In the continuum limit of this process, i.e. $dC_t = \sqrt{dt}$ and $dt \rightarrow 0$, this is a diffusion process. How can we define the drift? I believe it should be piecewise constant, with value depending on whether $\mu_t > p$ or $\mu_t < p$.
So first off you must work with the Poisson process with jump rate $p$ instead of directly with $C_t$. This is a reasonable assumption for large time, by basically the same logic as the Poisson approximation to the binomial. I'll call that Poisson process $C_t$ from here out.
The main idea is that the Poisson process $C_t$ itself cannot be described by a diffusion process directly at all. One must instead work with a process with at least small drift if not zero drift, because just $C_t$ when converted to a continuum limit in a naive way would either be deterministic (because $O(t/dt)$ steps of magnitude $dt$ occur and the law of large numbers kicks in) or diverge instantly (because $O(t/dt)$ steps of magnitude $(dt)^{1/2}$ occur and they tend not to cancel out because of the drift).
In this context it makes sense to achieve the approximation by defining a time scale $T \gg 1$ and examining $c_\tau=C_{T \tau}=T \mu_\tau + T^{1/2} \sigma_\tau$ where $\mu_\tau$ is deterministic and $\sigma_\tau$ is random. Neither can depend explicitly on $T$ (if they do then our scaling was wrong).
This is a kind of analogue of van Kampen system size expansion where the large parameter is forced in by stretching out the time scale. (Note that this focus on large time is necessary, there is no way that the short time dynamics can be resolved by a diffusion process in any reasonable sense.)

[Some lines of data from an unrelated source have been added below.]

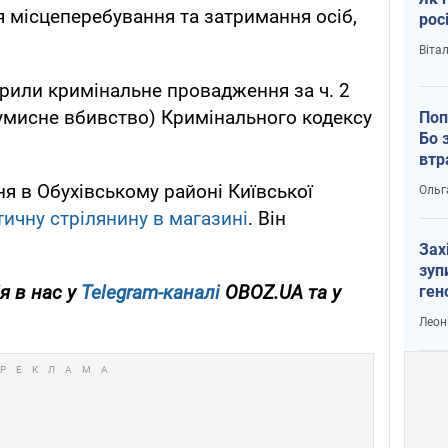
 місцеперебування та затримання осіб,
рос
Віта
крили кримінальне провадження за ч. 2
на умисне вбивство) Кримінального кодексу
Поп
Бо 
втр
ня в Обухівському районі Київської
Ольг
тичну стрілянину в магазині
. Він
Зах
зуп
я в нас у
Telegram-каналі
OBOZ.UA та у
ген
Леон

In this case $\mu_\tau=p\tau$ necessarily, and then you are left to perform Taylor expansion on the master equation for the evolution of $\sigma_\tau=T^{-1/2} \left ( c_\tau-T\mu_\tau \right )=T^{-1/2} c_\tau - T^{1/2} p \tau$ in powers of the small parameter $T^{-1/2}$ in order to isolate the "microscopic drift" (if there is any) and the diffusion inside of $c_\tau$. It looks like you get that the first moment is just zero while the second moment is $T^{-1}$ times the second moment of the increment distribution of $c_\tau$ which is $pT$. So for $T \gg 1$ and $t=T\tau$ where $\tau$ is of order $1$, we have that the PDF of $\sigma_\tau$ asymptotically exists and evolves as
$$\frac{\partial f}{\partial \tau}=\frac{p}{2} \frac{\partial^2 f}{\partial x^2}.$$
Consequently the overall process $C_t$ behaves like $pt+\sqrt{p} B_t$ where $B_t$ is a Brownian motion, for large time.
Remarks:
My main source here is Gardiner Handbook of Stochastic Methods Chapter 7.